Het te vergoeden bedrag voor verleende rechtsbijstand bedraagt derhalve 2 x € 322,-- x 1 = € 644,--.
Het bedrag van de reiskosten van eiser wegens zijn verschijning ter zitting wordt overeenkomstig het bepaalde in artikel 2, eerste lid, onder c, van het Bpb en artikel 6, eerste lid, onderdeel III, van het Besluit tarieven in strafzaken door de rechtbank vastgesteld op € 2,48, zijnde de reiskosten per openbaar middel van vervoer, laagste klasse.

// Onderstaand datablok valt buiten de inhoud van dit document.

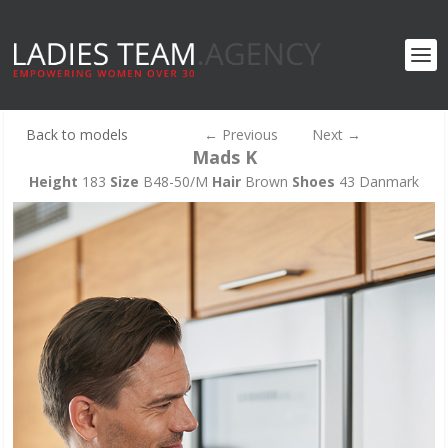
Back to models
←
Previous
Next
→
Mads K
Height
183
Size
B48-50/M
Hair
Brown
Shoes
43 Danmark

Op grond van de artikelen 8:70, 8:72, 8:74 en 8:75 van de Awb wordt als volgt beslist.
III. BESLISSING.
De rechtbank Maastricht:
1. verklaart het beroep gegrond en vernietigt het bestreden besluit;
2. draagt verweerder op om met inachtneming van deze uitspraak een nieuw besluit te nemen op het bezwaar van eiser;
3. bepaalt dat aan eiser het door hem betaalde griffierecht ten bedrage van € 109,-- wordt vergoed door het Academisch ziekenhuis Maastricht;
4. veroordeelt verweerder in de kosten van de beroepsprocedure bij de rechtbank, aan de zijde van eiser begroot op € 646,48 (waarvan wegens de kosten van rechtsbijstand € 644,--), te betalen door het Academisch ziekenhuis Maastricht aan eiser.

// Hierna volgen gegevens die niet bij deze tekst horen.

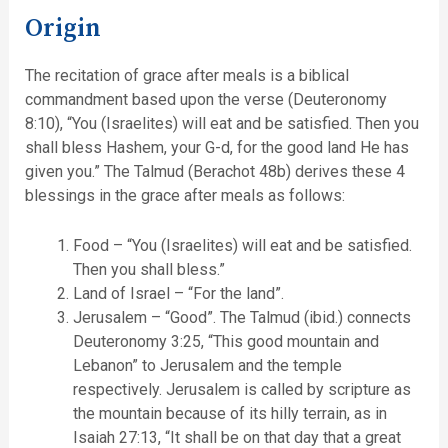
Origin
The recitation of grace after meals is a biblical
commandment based upon the verse (Deuteronomy
8:10), “You (Israelites) will eat and be satisfied. Then you
shall bless Hashem, your G-d, for the good land He has
given you.” The Talmud (Berachot 48b) derives these 4
blessings in the grace after meals as follows:
Food – “You (Israelites) will eat and be satisfied.
Then you shall bless.”
Land of Israel – “For the land”.
Jerusalem – “Good”. The Talmud (ibid.) connects
Deuteronomy 3:25, “This good mountain and
Lebanon” to Jerusalem and the temple
respectively. Jerusalem is called by scripture as
the mountain because of its hilly terrain, as in
Isaiah 27:13, “It shall be on that day that a great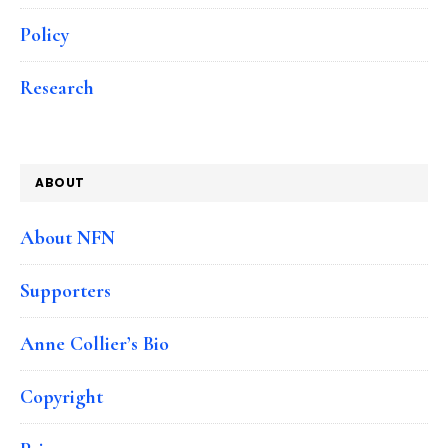
Policy
Research
ABOUT
About NFN
Supporters
Anne Collier’s Bio
Copyright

Aldus gedaan door mr. M.C.A.E. van Binnebeke, voorzitter, en mr. R.C.A.M. Philippart en mr. I.T. Dautzenberg, leden, in tegenwoordigheid van mr. E.W. Seylhouwer als griffier en in het openbaar uitgesproken op 16 mei 2003. .
w.g. E. Seylhouwer w.g. M.C. van Binnebeke
Voor eensluidend afschrift,
de griffier,
Verzonden:16 mei 2003
Voor een belanghebbende en het bestuursorgaan staat tegen deze uitspraak het rechtsmiddel hoger beroep open bij de Centrale Raad van Beroep, Postbus 16002, 3500 DA Utrecht. De termijn voor het instellen van het hoger beroep bedraagt zes weken na de datum van verzending van deze uitspraak.
Bij een spoedeisend belang bestaat voor een belanghebbende en het bestuursorgaan, nadat hoger beroep is ingesteld, tevens de mogelijkheid om de voorzieningenrechter van de Centrale Raad van Beroep te verzoeken een voorlopige voorziening te treffen, als bedoeld in artikel 8:81 van de Algemene wet bestuursrecht.